● **TASK OBJECTIVE**
The records below are to be reproduced exactly, with every picture left out.

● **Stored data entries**
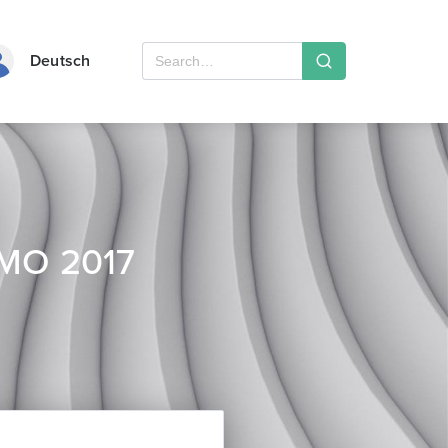
Deutsch
EMO 2017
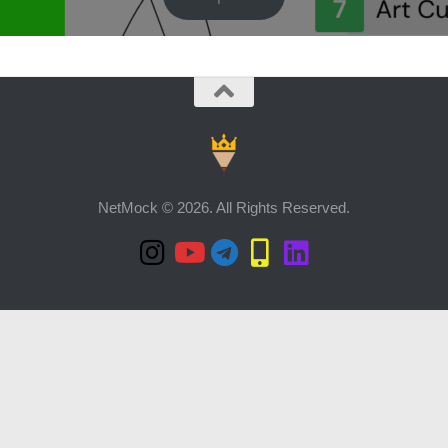
NetMock © 2026. All Rights Reserved.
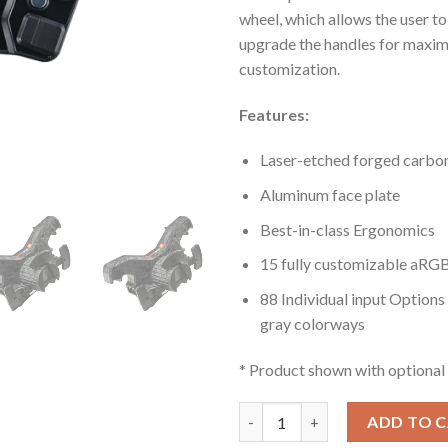
wheel, which allows the user t
upgrade the handles for maxi
customization.
Features:
Laser-etched forged carbon
Aluminum face plate
Best-in-class Ergonomics
15 fully customizable aRG
88 Individual input Options 
gray colorways
* Product shown with optional 
La Prima™ Formula Button Box 
ADD TO 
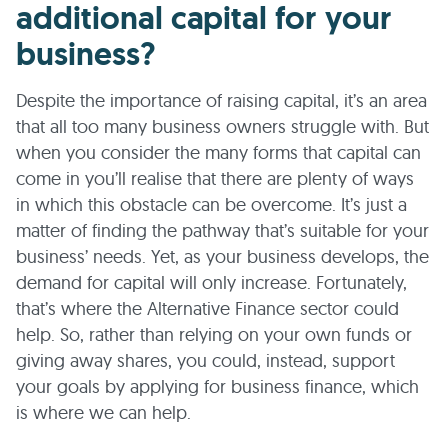
additional capital for your
business?
Despite the importance of raising capital, it’s an area
that all too many business owners struggle with. But
when you consider the many forms that capital can
come in you’ll realise that there are plenty of ways
in which this obstacle can be overcome. It’s just a
matter of finding the pathway that’s suitable for your
business’ needs. Yet, as your business develops, the
demand for capital will only increase. Fortunately,
that’s where the Alternative Finance sector could
help. So, rather than relying on your own funds or
giving away shares, you could, instead, support
your goals by applying for business finance, which
is where we can help.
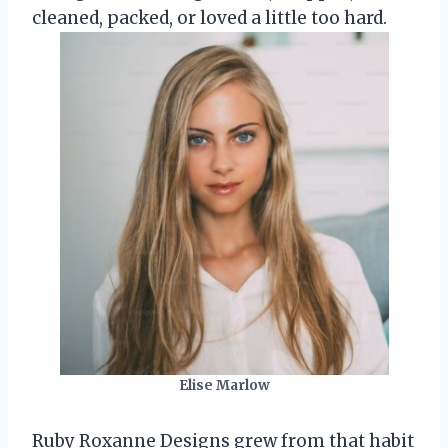
cleaned, packed, or loved a little too hard.
Elise Marlow
Ruby Roxanne Designs grew from that habit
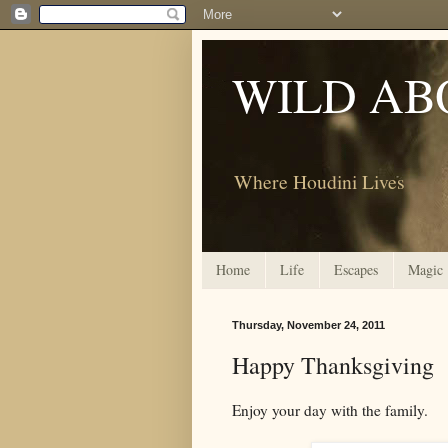
WILD AB
Where Houdini Lives
Home
Life
Escapes
Magic
Thursday, November 24, 2011
Happy Thanksgiving
Enjoy your day with the family.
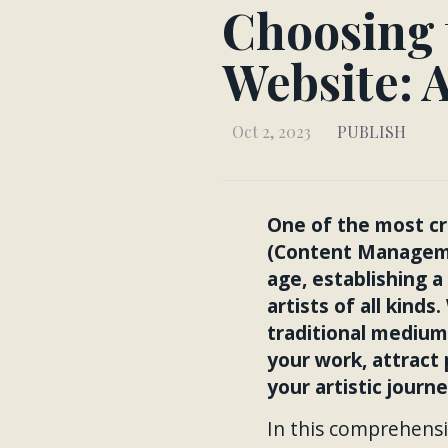
Choosing 
Website: 
Oct 2, 2023
PUBLISH
One of the most cri
(Content Managemen
age, establishing a
artists of all kind
traditional medium
your work, attract 
your artistic journe
In this comprehensi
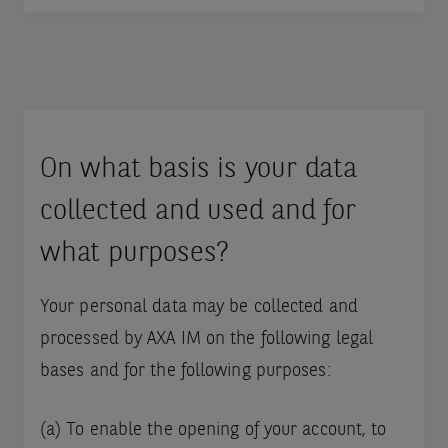
On what basis is your data
collected and used and for
what purposes?
Your personal data may be collected and
processed by AXA IM on the following legal
bases and for the following purposes:
(a) To enable the opening of your account, to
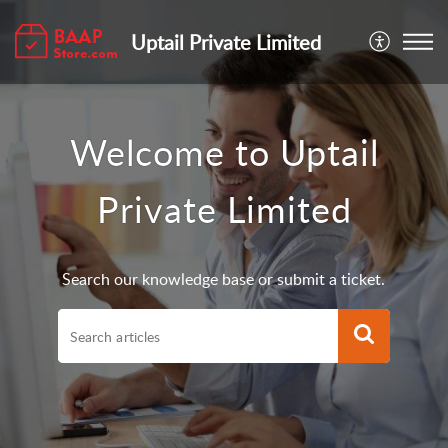
Uptail Private Limited
Welcome to Uptail
Private Limited
Search our knowledge base or submit a ticket.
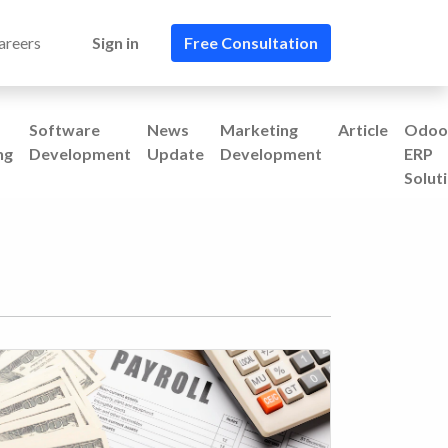
areers
Sign in
Free Consultation​​
Software
News
Marketing
Article
Odoo
ng
Development
Update
Development
ERP
Solut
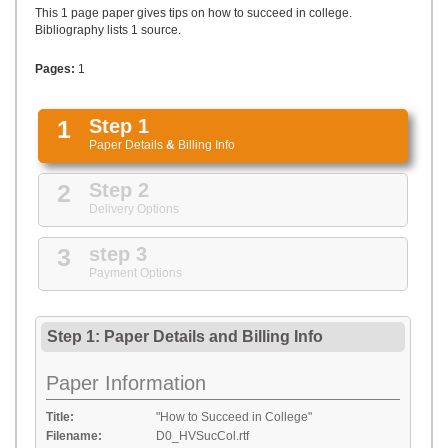
UPLOAD
This 1 page paper gives tips on how to succeed in college.
Bibliography lists 1 source.
Pages:
1
1
Step 1
Paper Details
&
Billing Info
2
Step 2
Delivery Options
3
step 3
Payment Options
Step 1: Paper Details
and
Billing Info
Paper Information
Title:
"How to Succeed in College"
Filename:
D0_HVSucCol.rtf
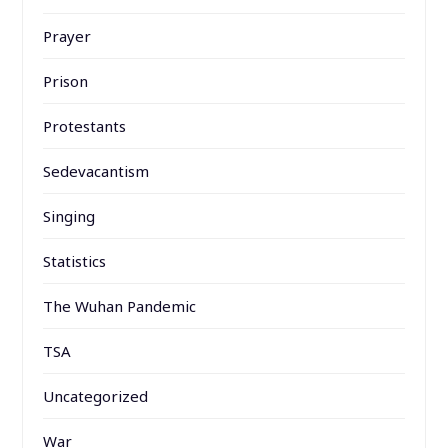
Prayer
Prison
Protestants
Sedevacantism
Singing
Statistics
The Wuhan Pandemic
TSA
Uncategorized
War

● **ANSWER SPACE**
Deutsch
EMO 2017
NetMock © 2026. All Rights Reserved.
wheel, which allows the user t
upgrade the handles for maxi
customization.
Features:
Laser-etched forged carbon
Aluminum face plate
Best-in-class Ergonomics
15 fully customizable aRG
88 Individual input Options 
gray colorways
* Product shown with optional 
La Prima™ Formula Button Box 
ADD TO 
additional capital for your
business?
Despite the importance of raising capital, it’s an area
that all too many business owners struggle with. But
when you consider the many forms that capital can
come in you’ll realise that there are plenty of ways
in which this obstacle can be overcome. It’s just a
matter of finding the pathway that’s suitable for your
business’ needs. Yet, as your business develops, the
demand for capital will only increase. Fortunately,
that’s where the Alternative Finance sector could
help. So, rather than relying on your own funds or
giving away shares, you could, instead, support
your goals by applying for business finance, which
is where we can help.
cleaned, packed, or loved a little too hard.
Elise Marlow
Ruby Roxanne Designs grew from that habit
WILD AB
Where Houdini Lives
Home
Life
Escapes
Magic
Thursday, November 24, 2011
Happy Thanksgiving
Enjoy your day with the family.
Choosing 
Website: 
Oct 2, 2023
PUBLISH
One of the most cri
(Content Managemen
age, establishing a
artists of all kind
traditional medium
your work, attract 
your artistic journe
In this comprehensi
On what basis is your data
collected and used and for
what purposes?
Your personal data may be collected and
processed by AXA IM on the following legal
bases and for the following purposes:
(a) To enable the opening of your account, to
Uptail Private Limited
Welcome to Uptail
Private Limited
Search our knowledge base or submit a ticket.
areers
Sign in
Free Consultation​​
Software
News
Marketing
Article
Odoo
ng
Development
Update
Development
ERP
Solut
UPLOAD
This 1 page paper gives tips on how to succeed in college.
Bibliography lists 1 source.
Pages:
1
1
Step 1
Paper Details
&
Billing Info
2
Step 2
Delivery Options
3
step 3
Payment Options
Step 1: Paper Details
and
Billing Info
Paper Information
Title:
"How to Succeed in College"
Filename:
D0_HVSucCol.rtf
Prayer
Prison
Protestants
Sedevacantism
Singing
Statistics
The Wuhan Pandemic
TSA
Uncategorized
War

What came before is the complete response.